📩◾️『「量子論」を楽しむ本』(佐藤勝彦 監修/PHP文庫)


  《ボーアは(中略)原子が放つ光の振動数について、次のような関係が成り立つと唱えました。

  「電子が外側の軌道から内側の軌道に移ったとき、電子が放つ光の振動数ν(ニュー)は電子がそれぞれの軌道にいたときのエネルギーの差を、プランク定数hで割ったものになる」

  これをボーアの振動数条件と呼び、式で表すと次のようになります。

  (中略)

  バルマー系列(前項Dで触れた)とは、水素原子中の電子がn=2よりも外側の軌道からn=2の軌道に遷移するときに放つ光を意味していたことがわかります。そして一般的に、水素原子中の電子がn=aの軌道からn=bの軌道(a、bは整数、a>b)へ遷移したときに、水素原子は電磁波を放出します。ただしn=2以外の軌道へ遷移するときに電子が放つ電磁波は、赤外線や紫外線になるために、肉眼では見ることができません。》


  《ボーアの理論は「前期量子論」と呼ばれています。前期ということはまだ道半ば、中途半端な理論であることを表しています。ボーアの理論は快刀乱麻を断つごとく、原子の構造に関するあらゆる問題を解決したかのように思われたかもしれませんが、実はこの理論は欠陥だらけなのです。

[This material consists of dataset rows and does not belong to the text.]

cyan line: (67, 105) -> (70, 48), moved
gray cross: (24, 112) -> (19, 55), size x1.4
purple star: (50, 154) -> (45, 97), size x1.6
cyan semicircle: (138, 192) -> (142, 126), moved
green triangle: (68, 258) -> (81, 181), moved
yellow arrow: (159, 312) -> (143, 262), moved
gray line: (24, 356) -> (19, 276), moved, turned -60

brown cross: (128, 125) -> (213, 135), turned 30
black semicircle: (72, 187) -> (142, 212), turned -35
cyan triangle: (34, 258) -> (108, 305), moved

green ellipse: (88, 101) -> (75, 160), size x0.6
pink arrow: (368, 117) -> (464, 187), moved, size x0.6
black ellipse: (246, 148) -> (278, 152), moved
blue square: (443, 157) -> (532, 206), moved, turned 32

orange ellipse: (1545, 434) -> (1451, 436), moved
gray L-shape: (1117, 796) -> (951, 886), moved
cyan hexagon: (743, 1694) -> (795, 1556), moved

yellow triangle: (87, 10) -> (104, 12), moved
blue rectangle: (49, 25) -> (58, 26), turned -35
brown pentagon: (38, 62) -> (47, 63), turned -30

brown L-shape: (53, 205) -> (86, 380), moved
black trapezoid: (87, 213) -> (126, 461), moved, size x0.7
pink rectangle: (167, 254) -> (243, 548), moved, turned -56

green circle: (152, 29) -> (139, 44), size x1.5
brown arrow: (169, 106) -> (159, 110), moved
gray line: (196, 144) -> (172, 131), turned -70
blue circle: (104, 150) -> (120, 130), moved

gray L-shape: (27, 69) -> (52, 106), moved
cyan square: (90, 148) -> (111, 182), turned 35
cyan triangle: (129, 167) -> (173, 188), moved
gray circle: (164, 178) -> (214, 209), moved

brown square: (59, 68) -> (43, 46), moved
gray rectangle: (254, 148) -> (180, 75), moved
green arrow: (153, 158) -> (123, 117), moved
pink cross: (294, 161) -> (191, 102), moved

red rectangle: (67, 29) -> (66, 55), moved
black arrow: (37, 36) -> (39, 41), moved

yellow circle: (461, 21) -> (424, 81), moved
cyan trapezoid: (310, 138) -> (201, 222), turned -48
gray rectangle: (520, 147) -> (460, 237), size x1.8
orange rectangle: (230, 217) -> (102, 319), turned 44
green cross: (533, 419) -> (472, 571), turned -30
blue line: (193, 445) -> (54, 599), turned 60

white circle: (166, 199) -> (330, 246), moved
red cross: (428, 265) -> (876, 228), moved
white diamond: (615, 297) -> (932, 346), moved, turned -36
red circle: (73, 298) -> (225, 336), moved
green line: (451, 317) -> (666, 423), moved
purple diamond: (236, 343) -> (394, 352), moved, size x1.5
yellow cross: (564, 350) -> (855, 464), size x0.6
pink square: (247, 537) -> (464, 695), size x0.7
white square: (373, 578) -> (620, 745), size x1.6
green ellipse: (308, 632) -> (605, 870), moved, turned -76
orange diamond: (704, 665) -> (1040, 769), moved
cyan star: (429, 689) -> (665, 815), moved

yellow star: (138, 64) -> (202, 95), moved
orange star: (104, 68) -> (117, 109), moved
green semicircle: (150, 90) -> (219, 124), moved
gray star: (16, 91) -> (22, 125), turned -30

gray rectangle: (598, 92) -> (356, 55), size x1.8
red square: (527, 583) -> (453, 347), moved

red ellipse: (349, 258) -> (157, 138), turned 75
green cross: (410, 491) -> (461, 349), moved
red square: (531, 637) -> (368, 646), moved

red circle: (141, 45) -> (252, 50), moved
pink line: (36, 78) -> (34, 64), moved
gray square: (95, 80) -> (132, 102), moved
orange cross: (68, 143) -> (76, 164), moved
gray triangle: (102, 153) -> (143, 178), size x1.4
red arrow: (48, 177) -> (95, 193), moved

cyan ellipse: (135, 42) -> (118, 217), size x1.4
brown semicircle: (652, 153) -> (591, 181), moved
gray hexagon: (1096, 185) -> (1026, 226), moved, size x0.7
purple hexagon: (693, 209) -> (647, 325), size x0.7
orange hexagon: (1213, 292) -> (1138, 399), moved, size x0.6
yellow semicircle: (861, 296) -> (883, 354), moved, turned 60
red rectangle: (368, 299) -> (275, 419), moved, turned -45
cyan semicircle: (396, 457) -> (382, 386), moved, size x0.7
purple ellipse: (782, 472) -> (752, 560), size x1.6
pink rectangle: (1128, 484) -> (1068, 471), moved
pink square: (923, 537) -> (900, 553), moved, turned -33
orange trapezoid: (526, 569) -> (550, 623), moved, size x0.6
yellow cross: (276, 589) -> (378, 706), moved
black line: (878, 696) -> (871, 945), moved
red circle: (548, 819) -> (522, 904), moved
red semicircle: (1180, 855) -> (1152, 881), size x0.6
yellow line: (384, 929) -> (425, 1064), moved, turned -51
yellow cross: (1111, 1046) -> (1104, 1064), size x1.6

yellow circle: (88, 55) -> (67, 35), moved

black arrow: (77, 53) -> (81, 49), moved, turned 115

  ボーア理論の欠陥の一つは、「量子条件」などの仮定を何の根拠もなく持ち出して勝手に使用している点です。たとえば「決められた軌道を回る(つまり定常状態の)電子はなぜ光を出さないのか」を、ボーアは一切説明していません。従来の物理学では「回転する電子は光を放つ」というのが常識であり、この点がラザフォードの原子模型の欠陥とされたわけです。それなのにボーアは欠陥を無視し、むしろ「逆が正しいんだ」と言っているわけですから、これほど身勝手な理屈はないでしょう。

  もう一つ大きな欠陥は、ボーアの原子模型は、実は水素原子にしか成り立たないという点です。たとえば水素原子の次に軽く、電子を2個持つヘリウム原子が放つ線スペクトルは、ボーアの理論では説明できませんでした。後からわかったのですが、水素原子は電子を1個しか持たない非常に簡単な構造であったために、たまたまボーアの理論がうまく当てはまっただけだったのです。

  こう聞くと皆さんは「何だ、ボーアの業績は大したことないな」と思われるかもしれませんが、それは間違いです。確かにボーアの理論はまだ不完全なものでした。しかし原子の中に「量子」(=ひと固まりとして考えられる小さな単位量)の概念を初めて持ち込んだ点で、また後進の若い物理学者たちが複数の電子を持つ原子についても当てはまる原子モデルを確立し、量子論を完成させる上で、ボーアの理論はまさに画期的なステップでした。従来の古典物理学と真の量子物理学をつなぐ「橋渡し」、それがボーアの前期量子論だったわけです。》


  《ボーアが「ボーアの原子模型」を提唱したのは、彼が27歳のときでした。またボーアの理論を整備して、量子論(後期量子論)を完成させたボーアの弟子たちはみな20〜30歳代の若者たちでした。さらに加えてアインシュタインが最初の相対性理論である特殊相対性理論を発表したのは26歳のときでした。

  天才と呼ばれる人々は、若くして偉大な業績を残すケースが多いわけですが、量子論や相対性理論の誕生はまさにその典型だと言えます。そしてまた、従来の「常識」が行き詰まったとき、それを打ち破るのは常識にとらわれない若い頭脳であることも、この事例は教えてくれます。「回転運動をする電子は光を出す」という古典物理学の常識にとらわれた、年輩の物理学者の脳からは「原子の中の電子については、そんな常識は無視してしまえ」などというボーアの無謀な発想は、絶対に出てくるはずがないでしょうから。》


  《(さて、次には)革命的ではありますが、まだまだ欠陥の多いボーアの理論を完成させるために、いくつもの若き天才頭脳が活躍します。(中略)ということはつまり、よりいっそう常識外れの、私たちを呆然とさせてしまう奇妙なアイディアが次々と登場してくるわけです。》



*なるほど、確かに、難局を切り開くブレイクスルーは、いつも無謀ともいえる若者の冒険心から生まれるものかもしれない。

  “呆然としてしまうような奇妙な”アイディアとは、一体どんなものなんだろう?もう少し、追いかけていってみようと思います。